Successful homeschooling requires diligence.

Another homeschool mom motto worthy of repetition is “Curriculum works if you do.”

Successful homeschoolers don’t readily and frequently change their curriculum.

Sure, there are times to ditch a book and swap materials. However, that time is not anytime the going gets rough. The job of curriculum is to point the way, not make the way easy. The criteria of a good curriculum is not that it made learning fun and easy.

When we feel friction in our lessons, the curriculum can become the scapegoat and shopping for new options becomes our strategy for dealing with difficulty. Shopping therapy is not therapy at all.

It is our own diligence and discipline that contributes to successful homeschooling more than the books and curriculum. Curriculum is a tool. It is a help, but it’s not the blueprint and it’s not the artisan – and can never stand in for either. You need all three, and it’s the skill and perseverance of the artisan that produces something useful or beautiful or both.

As with the first motto, this second one reminds us that homeschooling requires our energy and attention. The goal isn’t to find the right formula and material to set everything on autopilot. Discipleship and diligence are required of us even more than either are required of our children.

Successful homeschooling requires detachment.

A final, much-needed homeschool mom motto is “Be impervious.

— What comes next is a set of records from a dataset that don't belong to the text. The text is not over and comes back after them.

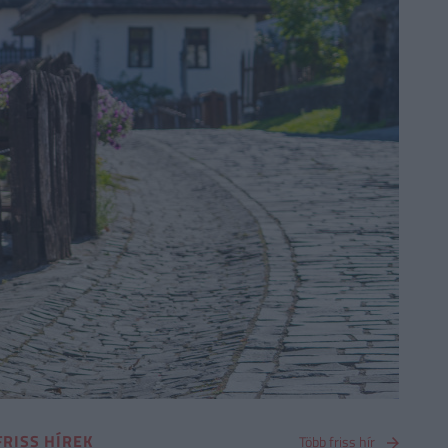
FRISS HÍREK
Több friss hír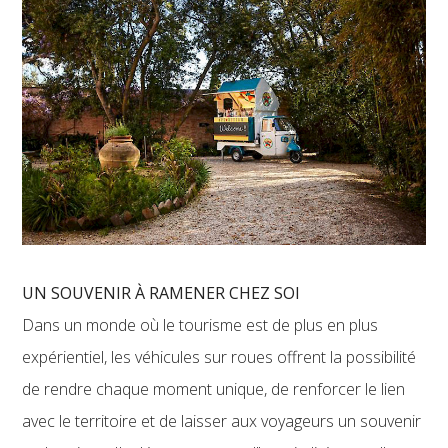
UN SOUVENIR À RAMENER CHEZ SOI
Dans un monde où le tourisme est de plus en plus
expérientiel, les véhicules sur roues offrent la possibilité
de rendre chaque moment unique, de renforcer le lien
avec le territoire et de laisser aux voyageurs un souvenir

Because homeschooling is a relational method of education, where there is deep love and connection, there is a temptation to take every action and word of our children too seriously, to make too much of it. Moreover, because homeschooling often becomes our pet project and even our identity, there is a temptation to take every incident of the day personally.

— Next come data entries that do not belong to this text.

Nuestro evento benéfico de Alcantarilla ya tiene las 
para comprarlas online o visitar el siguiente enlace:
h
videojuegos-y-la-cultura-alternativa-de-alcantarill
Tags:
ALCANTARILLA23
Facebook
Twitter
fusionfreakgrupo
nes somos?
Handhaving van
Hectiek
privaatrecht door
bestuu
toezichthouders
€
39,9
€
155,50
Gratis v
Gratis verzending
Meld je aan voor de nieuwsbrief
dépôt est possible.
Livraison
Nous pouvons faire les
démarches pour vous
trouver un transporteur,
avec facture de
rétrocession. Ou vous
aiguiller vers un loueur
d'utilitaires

We need to be able to readily and frequently take a step back and look at each scenario with perspective, with detachment. Learning and growing is a turbulent, stretching process that is not always nice and pretty as its happening. If we smooth over and prevent every difficulty, in the end we will find what we actually prevented was learning, wisdom, maturity.

Our identity is in Christ and walking faithfully with him, not in how any particular lesson is received or how any specific day went. If our identity is secure in Christ, we will not define ourselves and our value on what’s happening in our homeschool.

After all, our children are not our own. They are their own persons, with personalities and wills they themselves bear responsibility for. They are God’s children before they are ours. God is their Creator and before their own Creator will they stand or fall. Likewise, it is before our Maker we will stand or fall – for ourselves and not for others. Only Christ ever was a substitution. In his substitution, we individually stand.

We are not the potters, the shapers. We are the field workers. We’re here to do the work set before us, trusting to the Lord of the harvest for the fruit. He gives it; we don’t create it. We don’t even deserve it or earn it because the work and the ability to work is all from God himself and not from ourselves. He gets all the credit for all. We are only poor servants, doing what duties he allows us and then experiencing his abundance, not the harvest of our own designing.

Not only are our children not our own. We, too, are not our own. We were bought with a price and so we glorify God in our bodies, in our days, making he duties, the need for discipline and diligence, he has set before us into our delight.

Successful homeschoolers know that the results of their labors are in God’s hands, not their own. Whether they learned this from those who went before them, from hard-won experience and wrestling, from Scripture itself or from all three, it is the lesson of sanctification and humility.

Success in homeschooling is not an achievement that earns you the right to brag. Every long-time homeschooler with adult children will be more apt to tell you what not to do rather than what to do. They will share their mistakes and missteps and they will not have any magic or formula to share. They have learned humility and faith. May we, also.

Success in homeschooling is sanctification, and it is God’s work, not our own.